Tokyo : creuset d’avant-garde et d’expérimentations extrêmes
L’épicentre de la diversité musicale
Avec plus de 14 millions d’habitants dans la métropole (Statista, 2023), Tokyo n’est pas qu’une ville : c’est un maelström de tendances, un aimant pour toutes les contre-cultures. Dès les années 1980, alors que le métal international commence à percer le marché japonais, Tokyo se dote de salles engagées comme le Loudness Club, le Shinjuku Loft ou le Club Citta. Ces lieux deviennent le QG de premières formations clés : Loudness bien sûr, mais aussi Seikima-II ou X Japan.
- Loudness, originaire de Tokyo, fut le premier groupe asiatique à entrer dans le Billboard US (n°74 en 1986 avec “Lightning Strikes” – source : Billboard USA), donnant une reconnaissance internationale à la scène locale.
- X Japan, pionniers du visual kei et du speed metal, ont rempli le Tokyo Dome douze fois avant leur split en 1997, posant les bases d’une culture metal spectaculaire, théâtrale et hybride.

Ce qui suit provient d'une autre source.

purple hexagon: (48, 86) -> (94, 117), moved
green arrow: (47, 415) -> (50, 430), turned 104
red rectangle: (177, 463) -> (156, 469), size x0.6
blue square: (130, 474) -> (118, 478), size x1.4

Tokyo sert de laboratoire pour toutes les variantes du genre, qu’elles soient extrêmes (Sigh, Boris), progressives (Alcana, Onmyo-Za) ou visuellement transgressives (Versailles, Malice Mizer). La densité démographique facilite le brassage : musiciens, artistes visuels, producteurs se côtoient, s’inspirent ou se confrontent. C’est ici que le “visual kei”, mouvance proprement japonaise mêlant glam, gothique et metal, prend racine dès 1986 (Mag. Kera).

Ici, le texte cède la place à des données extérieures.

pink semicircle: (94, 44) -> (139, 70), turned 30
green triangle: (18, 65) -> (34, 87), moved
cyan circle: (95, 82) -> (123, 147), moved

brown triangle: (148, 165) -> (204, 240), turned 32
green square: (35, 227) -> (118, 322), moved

Des scènes underground aux majors : le rôle des labels
Tokyo est aussi le point de départ de labels fondateurs comme Extremist Records, King Records ou encore Free-Will (label historique du visual kei). Ces structures soutiennent les jeunes groupes, leur offrant une plateforme pour presser quelques vinyles devenus cultes (comme le “Geshiki No Miyako” de Dead End en 1988), organiser des tournées express dans les livehouses du quartier de Shibuya ou Shimokitazawa, et tisser des liens avec la presse spécialisée – le magazine Burrn!, fondé à Tokyo en 1984, joue un rôle-clé dans la reconnaissance du metal japonais.